TASK OBJECTIVE:
Output the data unchanged and complete, minus the images.

RECORDED DATA:
________
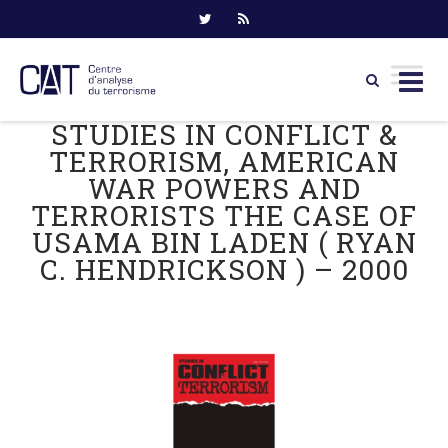
STUDIES IN CONFLICT &
Skip
to
TERRORISM, AMERICAN
content
WAR POWERS AND
TERRORISTS THE CASE OF
USAMA BIN LADEN ( RYAN
C. HENDRICKSON ) – 2000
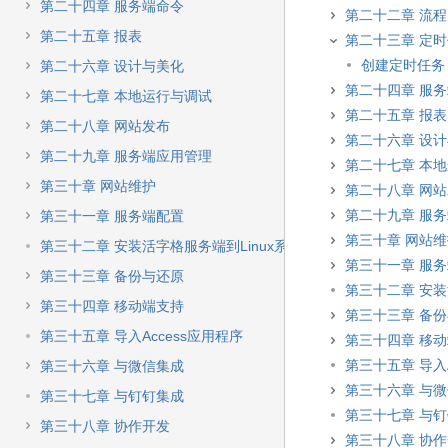
第二十四章 服务端命令
第二十二章 流程
第二十五章 报表
第二十三章 定
创建定时任务
第二十六章 设计与美化
第二十四章 服
第二十七章 本地运行与调试
第二十五章 报表
第二十八章 网站发布
第二十六章 设
第二十九章 服务端应用管理
第二十七章 本
第三十章 网站维护
第二十八章 网
第二十九章 服
第三十一章 服务端配置
第三十章 网站
第三十二章 安装活字格服务端到Linux系统
第三十一章 服
第三十三章 备份与还原
第三十二章 安装
第三十四章 移动端支持
第三十三章 备
第三十五章 导入Access应用程序
第三十四章 移
第三十五章 导入A
第三十六章 与微信集成
第三十六章 与
第三十七章 与钉钉集成
第三十七章 与
第三十八章 协作开发
第三十八章 协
________
ANSWER SPACE:
STUDIES IN CONFLICT &
Skip
to
TERRORISM, AMERICAN
content
WAR POWERS AND
TERRORISTS THE CASE OF
USAMA BIN LADEN ( RYAN
C. HENDRICKSON ) – 2000
第二十四章 服务端命令
第二十二章 流程
第二十五章 报表
第二十三章 定
创建定时任务
第二十六章 设计与美化
第二十四章 服
第二十七章 本地运行与调试
第二十五章 报表
第二十八章 网站发布
第二十六章 设
第二十九章 服务端应用管理
第二十七章 本
第三十章 网站维护
第二十八章 网
第二十九章 服
第三十一章 服务端配置
第三十章 网站
第三十二章 安装活字格服务端到Linux系统
第三十一章 服
第三十三章 备份与还原
第三十二章 安装
第三十四章 移动端支持
第三十三章 备
第三十五章 导入Access应用程序
第三十四章 移
第三十五章 导入A
第三十六章 与微信集成
第三十六章 与
第三十七章 与钉钉集成
第三十七章 与
第三十八章 协作开发
第三十八章 协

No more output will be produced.